Im Gegensatz zum ersten Szenario ist diese Ausstellung aber Wirklichkeit. Sie fand am 23. und 24. Mai 2026 statt. Organisiert wurde sie von Pang Donghua, die manche von euch vielleicht 2024 beim Carrefour de Patchwork in Sainte-Marie-aux-Mines in Frankreich kennengelernt haben. Die Idee stammte aus einem Kurs, den ich 2025 in China gehalten habe.
Um es gleich vorwegzunehmen: Als ich im Vorfeld meines Aufenthalts ein Kursprogramm zusammengestellt habe, in dem ich auf die Ornamente in den Holzgittern vor den Fenstern traditioneller chinesischer Häuser eingehe, kam ich mir schon komisch vor. Kulturelle Aneignung war und ist in aller Munde (auch in China) und überhaupt: Brauchen die Chinesen wirklich eine Deutsche, die ihnen etwas über ihre eigenen Fenstergitter erzählt? Mit Sicherheit nicht. Und daher war der Inhalt des Kurses auch nicht, welche Symbolik hinter den Mustern steht, sondern wie man sie näherisch umsetzt. Zu meiner großen Überraschung war dann auch genau dieser Kurs derjenige, den sich Pang aus einem Programm mit vier weiteren Angeboten für meinen Kurs in Ningbo ausgesucht hat.
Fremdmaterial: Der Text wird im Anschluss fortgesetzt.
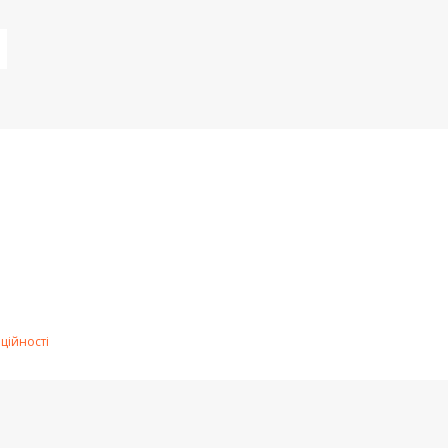
ційності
Wie erwähnt, hatte Pang im September des Vorjahres die Ausstellung in Frankreich besucht. Dort hatte es ihr die EQA-Ausstellung „Vögel“ besonders angetan. Diese Kleinformatausstellung zu einem Thema wollte sie gerne in China einführen. Als dann der Kurs mit den chinesischen Fenstern in Ningbo so gut ankam, hat sie quasi als Nachhall eine Ausschreibung an den Textilfachschulen in der Provinz Zhejiang veröffentlicht: ein chinesisches Fenster in der Größe 40 × 40 cm zu nähen. Innerhalb eines halben Jahres kamen 100 Quilts zusammen. Die erste Ausstellung fand im Rahmen des jährlichen Patchworkfestivals in Keqiao statt. Und jetzt der Drum Tower in Ningbo.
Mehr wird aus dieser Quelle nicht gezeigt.